La necessità di connettere l’auto elettrica e autonoma con l’infrastruttura genererà sempre più nuovi mercati. Paolo Bocca, account director Tomtom automotive, lavora a Torino per l’azienda Olandese specializzata in mappe e navigatori satellitari nata negli anni 90, che impiega nel mondo 5mila persone. Nel 2007 è stato inserito, insieme ad altri 6 colleghi, nel team che avrebbe operato nella nascente divisione “automotive”, che oggi coinvolge, a vario titolo, 900 dipendenti del gruppo.

Tomtom Automotive è stata la prima a lanciare i servizi di navigazione connessi al traffico in tempo reale. Oggi la divisione fornisce quasi tutte le case europee. Tra i clienti storici, Fiat-Fca. Ma è firmato Tomtom, per esempio, anche il software di navigazione di Bmw e Daimler. «Le prospettive occupazionali pre-Covid erano di crescita. Oggi – ammette Bocca – in Italia teniamo la posizione. Stiamo continuando ad assumere in Olanda. Cerchiamo softwaristi molto competenti».

Per Tomtom, che vive le concorrenza di giganti come Google, Apple Carplay e Android Auto, l’elettrico è un’opportunità. «Implica – spiega Bocca – nuove funzionalità di navigazione, con un costante richiamo ai dati della vettura: l’autonomia cambia ogni minuto a seconda di come l’utente guida, dell’itinerario e del traffico». Tutto questo sta creando nuovi filoni di ricerca, percorsi di studi ibridi e opportunità di carriera. «Studenti, ingegneri e informatici con formazione di alto livello sono attratti sempre più dalla mobilità e dal design di una navigazione evoluta – testimonia il manager Tomtom – che poi a sua volta servirà per migliorare i flussi all’interno delle città, con ricadute anche in ambito ambientale e sociale».
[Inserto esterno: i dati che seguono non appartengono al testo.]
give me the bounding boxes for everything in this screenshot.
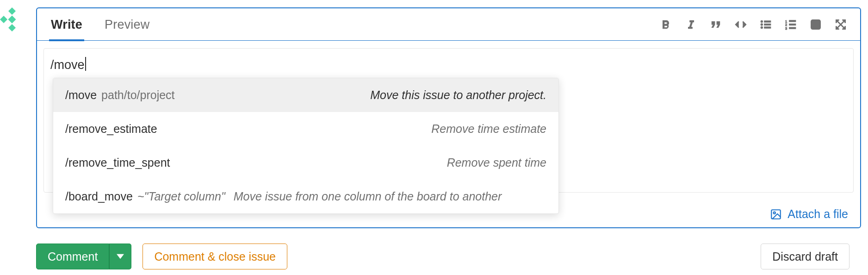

Per non farsi trovare impreparata, ogni casa automobilistica sta cercando di personalizzare il proprio approccio alla formazione. In questo scenario, l’Academy aperta da Fca a Melfi - lo storico stabilimento Fiat scelto da Fca per l’elettrificazione del marchio Jeep - rappresenta un modello unico per l’automotive. Prevede che ogni operaio debba sviluppare una mappa di 75 competenze - tecniche, di leadership e in metodologie di world class manufacturing - e per questo ha avviato oltre 300 moduli formativi. Si tratta di corsi scritti ed erogati da specialisti di stabilimento, senza cioè ricorrere a consulenti esterni. Operai formano operai. Nata sotto la supervisione di Alfredo Leggero, responsabile fabbriche mass market Fca Emea, l’Academy è stata poi “esportata” in altri stabilimenti del gruppo, per supportare la formazione di nuove competenza e formare risorse qualificate per operare in un settore, l’automotive, alle prese con il più importante salto di paradigma della propria storia.